Stephanie Roper Murder

Stephanie Roper Murder

The Stephanie Roper murder involved a Frostburg State University student who on April 3, 1982 was kidnapped, repeatedly and brutally raped, tortured, shot, set afire, and partially dismembered. Roper was home on a college break, and she and a friend were returning from an evening with friends at a West End Washington, D.C. bar, the "Twenty-Second Amendment" late at night. After dropping her friend off in Brandywine, Maryland, Stephanie proceeded toward her own home in Croom, Maryland, but her car became disabled on a dark rural road. Two men stopped and instead of helping, kidnapped her at gunpoint. The two men, Jack Ronald Jones and Jerry Lee Beatty kidnapped Stephanie and took her to an abandoned shack in Oakville, St. Mary's County. There she was tortured and raped repeatedly. One of the men called the other by his first name. Afraid now that Stephanie knew his name, they decided to kill her.
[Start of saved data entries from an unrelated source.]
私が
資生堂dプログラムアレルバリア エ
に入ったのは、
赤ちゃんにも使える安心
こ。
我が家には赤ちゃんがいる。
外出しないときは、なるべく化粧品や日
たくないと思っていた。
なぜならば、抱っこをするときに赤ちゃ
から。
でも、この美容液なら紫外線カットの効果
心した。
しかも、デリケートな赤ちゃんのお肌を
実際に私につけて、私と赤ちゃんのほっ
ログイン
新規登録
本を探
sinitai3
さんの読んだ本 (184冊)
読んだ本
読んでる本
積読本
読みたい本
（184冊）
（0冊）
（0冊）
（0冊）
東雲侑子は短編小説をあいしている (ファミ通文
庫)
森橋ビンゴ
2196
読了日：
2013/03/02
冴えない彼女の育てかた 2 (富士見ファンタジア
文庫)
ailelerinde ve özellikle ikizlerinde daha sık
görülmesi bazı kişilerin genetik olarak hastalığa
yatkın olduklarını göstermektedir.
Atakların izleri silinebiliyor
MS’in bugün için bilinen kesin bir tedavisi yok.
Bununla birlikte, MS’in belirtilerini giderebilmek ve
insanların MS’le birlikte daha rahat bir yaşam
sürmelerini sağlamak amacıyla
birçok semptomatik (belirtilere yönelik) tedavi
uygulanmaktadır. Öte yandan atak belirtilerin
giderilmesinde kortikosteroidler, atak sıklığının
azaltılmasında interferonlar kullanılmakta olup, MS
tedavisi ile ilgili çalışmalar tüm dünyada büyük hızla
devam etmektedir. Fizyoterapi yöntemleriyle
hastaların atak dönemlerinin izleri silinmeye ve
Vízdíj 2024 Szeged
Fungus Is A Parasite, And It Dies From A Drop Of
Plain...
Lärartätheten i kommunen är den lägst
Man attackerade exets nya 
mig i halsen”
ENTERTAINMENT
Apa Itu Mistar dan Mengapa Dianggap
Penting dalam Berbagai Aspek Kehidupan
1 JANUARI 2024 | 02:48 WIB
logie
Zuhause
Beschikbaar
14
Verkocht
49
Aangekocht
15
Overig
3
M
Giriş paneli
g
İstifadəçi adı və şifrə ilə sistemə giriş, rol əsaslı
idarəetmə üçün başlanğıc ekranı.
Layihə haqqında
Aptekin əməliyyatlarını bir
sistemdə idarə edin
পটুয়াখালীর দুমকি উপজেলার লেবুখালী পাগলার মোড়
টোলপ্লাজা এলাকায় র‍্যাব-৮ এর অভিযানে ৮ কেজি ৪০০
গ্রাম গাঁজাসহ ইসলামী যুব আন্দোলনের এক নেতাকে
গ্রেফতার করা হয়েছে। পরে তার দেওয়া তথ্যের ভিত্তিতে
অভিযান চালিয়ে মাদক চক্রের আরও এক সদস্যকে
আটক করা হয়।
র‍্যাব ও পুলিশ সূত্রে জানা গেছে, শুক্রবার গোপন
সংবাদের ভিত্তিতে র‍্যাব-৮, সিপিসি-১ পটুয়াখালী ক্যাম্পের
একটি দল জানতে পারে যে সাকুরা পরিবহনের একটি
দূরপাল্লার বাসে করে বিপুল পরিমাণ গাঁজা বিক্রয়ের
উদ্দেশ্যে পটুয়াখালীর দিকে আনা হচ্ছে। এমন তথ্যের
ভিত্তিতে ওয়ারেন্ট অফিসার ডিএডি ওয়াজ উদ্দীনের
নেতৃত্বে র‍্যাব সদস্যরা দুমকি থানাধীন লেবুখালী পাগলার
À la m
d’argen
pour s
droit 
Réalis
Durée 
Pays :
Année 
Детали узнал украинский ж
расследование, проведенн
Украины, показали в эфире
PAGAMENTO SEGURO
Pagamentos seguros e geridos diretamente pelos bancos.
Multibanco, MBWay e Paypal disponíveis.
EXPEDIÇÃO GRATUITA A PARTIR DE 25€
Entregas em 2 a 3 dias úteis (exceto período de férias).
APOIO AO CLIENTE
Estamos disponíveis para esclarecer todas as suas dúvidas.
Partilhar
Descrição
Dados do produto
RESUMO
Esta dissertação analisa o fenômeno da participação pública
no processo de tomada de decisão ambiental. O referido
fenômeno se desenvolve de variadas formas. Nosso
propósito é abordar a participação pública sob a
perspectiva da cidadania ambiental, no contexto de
Stephanie made several attempts to escape and upon her last capture, her skull was fractured with a logging chain and she was shot to death. In order to hinder identification, the murderers burned her body and severed her hands. They were captured after the younger man bragged about his part in the crime. Both men were charged with kidnapping, rape and felony murder. The primary killer was convicted in Baltimore County while his co-defendant pled guilty to the same charges in Anne Arundel County. Both courts imposed relatively lenient sentences of two concurrent life sentences.